Широта взгляда и точность деталей возвращают неустойчивое сознание рассказчика на твердую почву. Поскольку исходным толчком к пробуждению мысли в книгах Зебальда всегда остается путешествие, перемещение в пространстве придает его картинам, и особенно картинам природы, кинетический напор. Зебальдовскому рассказчику
Где мы слышали в англоязычной словесности такой убедительный и четкий голос, настолько непосредственный в выражении чувств и с такой сосредоточенностью отдающийся передаче «реального»? На ум может прийти Д. Г. Лоуренс или «Загадка переезда» Найпола. Но им почти неизвестна взволнованная открытость зебальдовской прозы.

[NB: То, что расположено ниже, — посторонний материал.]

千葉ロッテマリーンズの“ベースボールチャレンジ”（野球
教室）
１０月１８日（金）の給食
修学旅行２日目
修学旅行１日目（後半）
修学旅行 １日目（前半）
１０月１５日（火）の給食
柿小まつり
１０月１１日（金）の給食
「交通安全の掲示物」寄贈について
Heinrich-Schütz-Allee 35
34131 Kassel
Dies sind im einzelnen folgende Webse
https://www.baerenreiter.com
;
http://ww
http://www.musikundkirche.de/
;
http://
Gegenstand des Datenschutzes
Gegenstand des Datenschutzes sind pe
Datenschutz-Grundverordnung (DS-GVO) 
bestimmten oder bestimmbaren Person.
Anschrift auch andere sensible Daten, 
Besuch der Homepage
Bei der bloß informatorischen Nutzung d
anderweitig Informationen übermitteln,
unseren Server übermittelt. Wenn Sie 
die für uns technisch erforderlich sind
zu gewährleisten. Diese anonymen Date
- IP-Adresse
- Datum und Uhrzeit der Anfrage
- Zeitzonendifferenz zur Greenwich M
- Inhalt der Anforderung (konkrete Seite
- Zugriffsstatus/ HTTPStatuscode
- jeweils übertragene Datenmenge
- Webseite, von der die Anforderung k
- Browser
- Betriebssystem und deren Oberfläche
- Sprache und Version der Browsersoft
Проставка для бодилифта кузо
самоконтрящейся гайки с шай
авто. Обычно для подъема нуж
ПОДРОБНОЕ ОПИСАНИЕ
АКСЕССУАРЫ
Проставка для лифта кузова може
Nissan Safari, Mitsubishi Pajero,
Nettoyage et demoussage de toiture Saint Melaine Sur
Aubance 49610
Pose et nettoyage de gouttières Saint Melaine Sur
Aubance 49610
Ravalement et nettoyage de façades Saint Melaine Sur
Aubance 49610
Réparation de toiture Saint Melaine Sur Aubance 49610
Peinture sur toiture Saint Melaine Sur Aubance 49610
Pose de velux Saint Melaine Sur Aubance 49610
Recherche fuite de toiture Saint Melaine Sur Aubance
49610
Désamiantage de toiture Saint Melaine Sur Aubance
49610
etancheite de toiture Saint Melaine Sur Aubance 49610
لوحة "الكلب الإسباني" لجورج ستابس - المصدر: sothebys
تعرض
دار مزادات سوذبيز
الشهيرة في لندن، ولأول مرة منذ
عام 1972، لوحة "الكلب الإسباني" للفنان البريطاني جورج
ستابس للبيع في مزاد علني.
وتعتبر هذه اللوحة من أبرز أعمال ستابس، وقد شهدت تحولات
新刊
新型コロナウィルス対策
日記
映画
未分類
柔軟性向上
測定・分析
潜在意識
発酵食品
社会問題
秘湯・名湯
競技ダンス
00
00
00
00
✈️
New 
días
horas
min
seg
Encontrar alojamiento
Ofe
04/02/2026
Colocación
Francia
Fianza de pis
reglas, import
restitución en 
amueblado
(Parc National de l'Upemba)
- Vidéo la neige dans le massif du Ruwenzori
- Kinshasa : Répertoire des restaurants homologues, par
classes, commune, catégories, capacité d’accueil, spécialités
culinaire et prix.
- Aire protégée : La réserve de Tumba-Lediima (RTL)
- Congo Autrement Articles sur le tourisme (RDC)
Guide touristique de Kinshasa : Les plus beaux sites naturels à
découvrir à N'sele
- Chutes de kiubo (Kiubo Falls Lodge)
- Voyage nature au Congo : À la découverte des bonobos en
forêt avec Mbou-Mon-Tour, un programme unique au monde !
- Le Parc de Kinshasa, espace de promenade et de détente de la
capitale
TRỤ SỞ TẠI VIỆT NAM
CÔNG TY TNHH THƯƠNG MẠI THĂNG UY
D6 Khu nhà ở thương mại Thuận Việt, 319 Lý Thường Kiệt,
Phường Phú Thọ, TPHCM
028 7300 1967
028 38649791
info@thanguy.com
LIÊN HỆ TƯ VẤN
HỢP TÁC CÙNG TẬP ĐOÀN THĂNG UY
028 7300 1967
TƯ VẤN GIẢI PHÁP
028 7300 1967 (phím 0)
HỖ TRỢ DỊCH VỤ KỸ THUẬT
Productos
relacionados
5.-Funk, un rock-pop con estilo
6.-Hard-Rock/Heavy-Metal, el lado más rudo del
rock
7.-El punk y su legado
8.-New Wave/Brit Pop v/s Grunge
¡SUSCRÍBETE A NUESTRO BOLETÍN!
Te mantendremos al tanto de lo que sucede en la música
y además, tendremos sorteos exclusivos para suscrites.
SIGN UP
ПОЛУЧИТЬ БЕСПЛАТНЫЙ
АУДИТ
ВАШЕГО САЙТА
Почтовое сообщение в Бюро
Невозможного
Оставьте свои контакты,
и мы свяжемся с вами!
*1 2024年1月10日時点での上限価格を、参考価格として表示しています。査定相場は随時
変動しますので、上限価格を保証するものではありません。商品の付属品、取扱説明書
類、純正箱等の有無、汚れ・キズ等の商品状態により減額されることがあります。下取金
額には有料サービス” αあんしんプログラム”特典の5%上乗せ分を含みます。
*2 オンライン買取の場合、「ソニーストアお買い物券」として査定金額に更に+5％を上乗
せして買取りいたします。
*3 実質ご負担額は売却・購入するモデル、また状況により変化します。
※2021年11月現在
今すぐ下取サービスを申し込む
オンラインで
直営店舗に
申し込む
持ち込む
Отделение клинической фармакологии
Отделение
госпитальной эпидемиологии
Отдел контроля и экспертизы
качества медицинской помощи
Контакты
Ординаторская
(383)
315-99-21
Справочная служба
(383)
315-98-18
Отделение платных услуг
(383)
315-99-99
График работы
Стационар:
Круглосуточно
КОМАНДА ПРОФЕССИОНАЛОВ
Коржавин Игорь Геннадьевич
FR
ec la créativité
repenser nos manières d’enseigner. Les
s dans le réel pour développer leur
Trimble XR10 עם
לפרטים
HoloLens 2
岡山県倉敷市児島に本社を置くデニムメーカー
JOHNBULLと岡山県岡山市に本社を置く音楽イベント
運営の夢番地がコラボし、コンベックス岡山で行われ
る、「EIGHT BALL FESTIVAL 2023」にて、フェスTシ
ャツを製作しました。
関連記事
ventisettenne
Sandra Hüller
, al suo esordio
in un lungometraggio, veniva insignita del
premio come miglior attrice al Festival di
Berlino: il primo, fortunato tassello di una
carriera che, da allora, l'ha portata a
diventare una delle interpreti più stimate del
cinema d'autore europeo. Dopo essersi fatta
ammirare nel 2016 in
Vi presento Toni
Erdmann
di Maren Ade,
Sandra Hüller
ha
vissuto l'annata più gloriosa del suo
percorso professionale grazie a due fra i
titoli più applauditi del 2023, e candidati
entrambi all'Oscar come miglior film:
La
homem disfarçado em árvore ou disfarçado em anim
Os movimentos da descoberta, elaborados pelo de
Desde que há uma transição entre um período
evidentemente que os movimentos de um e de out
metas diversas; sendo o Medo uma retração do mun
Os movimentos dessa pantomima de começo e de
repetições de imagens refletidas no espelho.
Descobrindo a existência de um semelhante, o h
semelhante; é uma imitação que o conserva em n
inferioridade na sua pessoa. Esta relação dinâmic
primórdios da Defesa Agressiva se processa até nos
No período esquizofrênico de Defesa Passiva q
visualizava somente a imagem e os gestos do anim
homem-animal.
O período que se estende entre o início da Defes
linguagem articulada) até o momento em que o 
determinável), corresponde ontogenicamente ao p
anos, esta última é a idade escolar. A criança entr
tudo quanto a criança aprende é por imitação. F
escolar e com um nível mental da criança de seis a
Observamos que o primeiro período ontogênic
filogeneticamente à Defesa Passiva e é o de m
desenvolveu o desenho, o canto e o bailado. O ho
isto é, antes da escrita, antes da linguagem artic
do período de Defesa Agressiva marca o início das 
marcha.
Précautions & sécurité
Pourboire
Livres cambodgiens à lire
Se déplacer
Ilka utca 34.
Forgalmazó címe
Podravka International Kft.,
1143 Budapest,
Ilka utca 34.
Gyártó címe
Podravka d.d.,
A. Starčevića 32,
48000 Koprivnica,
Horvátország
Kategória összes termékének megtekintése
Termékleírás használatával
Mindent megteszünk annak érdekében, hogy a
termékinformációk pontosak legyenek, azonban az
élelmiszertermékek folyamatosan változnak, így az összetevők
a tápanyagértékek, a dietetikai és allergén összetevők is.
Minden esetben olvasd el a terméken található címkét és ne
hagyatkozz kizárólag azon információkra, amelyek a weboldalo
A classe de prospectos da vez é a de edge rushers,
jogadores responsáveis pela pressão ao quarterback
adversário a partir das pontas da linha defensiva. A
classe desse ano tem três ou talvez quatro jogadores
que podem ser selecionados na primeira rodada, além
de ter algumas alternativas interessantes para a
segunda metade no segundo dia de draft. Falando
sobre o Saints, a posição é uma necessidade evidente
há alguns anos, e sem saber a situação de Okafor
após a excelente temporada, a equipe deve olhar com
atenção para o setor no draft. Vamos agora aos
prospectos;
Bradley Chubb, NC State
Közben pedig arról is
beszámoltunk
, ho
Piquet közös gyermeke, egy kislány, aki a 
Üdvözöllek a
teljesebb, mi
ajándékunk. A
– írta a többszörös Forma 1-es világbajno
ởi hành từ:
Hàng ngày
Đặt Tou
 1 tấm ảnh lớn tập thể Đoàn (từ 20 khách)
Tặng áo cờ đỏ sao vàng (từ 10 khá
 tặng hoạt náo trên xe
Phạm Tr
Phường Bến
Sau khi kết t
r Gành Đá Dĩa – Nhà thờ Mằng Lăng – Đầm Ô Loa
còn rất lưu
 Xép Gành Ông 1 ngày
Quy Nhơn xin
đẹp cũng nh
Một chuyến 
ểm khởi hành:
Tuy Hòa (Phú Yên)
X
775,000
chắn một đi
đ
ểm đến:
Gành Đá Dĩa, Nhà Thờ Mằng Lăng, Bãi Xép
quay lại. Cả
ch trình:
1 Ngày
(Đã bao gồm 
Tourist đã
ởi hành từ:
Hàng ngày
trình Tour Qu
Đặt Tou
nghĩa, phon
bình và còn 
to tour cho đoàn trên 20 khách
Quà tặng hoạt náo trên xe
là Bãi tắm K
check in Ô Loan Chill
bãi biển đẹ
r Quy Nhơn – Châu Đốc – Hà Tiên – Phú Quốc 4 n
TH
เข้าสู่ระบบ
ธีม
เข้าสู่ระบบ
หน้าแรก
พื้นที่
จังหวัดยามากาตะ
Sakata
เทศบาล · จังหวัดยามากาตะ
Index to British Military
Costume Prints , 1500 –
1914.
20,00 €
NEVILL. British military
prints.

Тут нужно обращаться к немецким корням. Жан-Поль, Франц Грильпарцер, Адальберт Штифтер, Роберт Вальзер, Гофмансталь с его «Письмом лорда Чандоса», Томас Бернхард — вот лишь несколько предшественников Зебальда, новейшего мастера этой литературы сокрушений и обеспокоенной мысли. Общее мнение изгнало из английской литературы последнего века беспрестанное сожаление и лирику как будто бы несовместимые с прозой, напыщенные и претенциозные. (Даже такой замечательный и не подпадающий под данное правило роман, как «Волны» Вирджинии Вулф, не избежал подобной критики.) Послевоенная немецкая литература, не забывшая, каким подходящим материалом для тоталитарного мифостроительства оказался возвышенный тон прежнего искусства и литературы, в особенности — немецких романтиков, подозрительно относилась ко всему, что напоминало романтическое или ностальгическое любование прошлым. В подобных условиях только немецкий писатель, избравший постоянным местом жительства заграницу, мог позволить себе, оставаясь в пределах литературы с новейшей неприязнью к высокому, такой убедительный благородный тон.